• **What the exercise asks**
Go through the data that follows and restate each line exactly as it reads.
>>>>>
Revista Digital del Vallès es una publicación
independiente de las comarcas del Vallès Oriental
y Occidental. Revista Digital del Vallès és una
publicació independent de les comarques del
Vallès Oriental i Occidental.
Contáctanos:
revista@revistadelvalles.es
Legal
<<<<<
• **Solution to this problem**
Revista Digital del Vallès es una publicación
independiente de las comarcas del Vallès Oriental
y Occidental. Revista Digital del Vallès és una
publicació independent de les comarques del
Vallès Oriental i Occidental.
Contáctanos:
revista@revistadelvalles.es
Legal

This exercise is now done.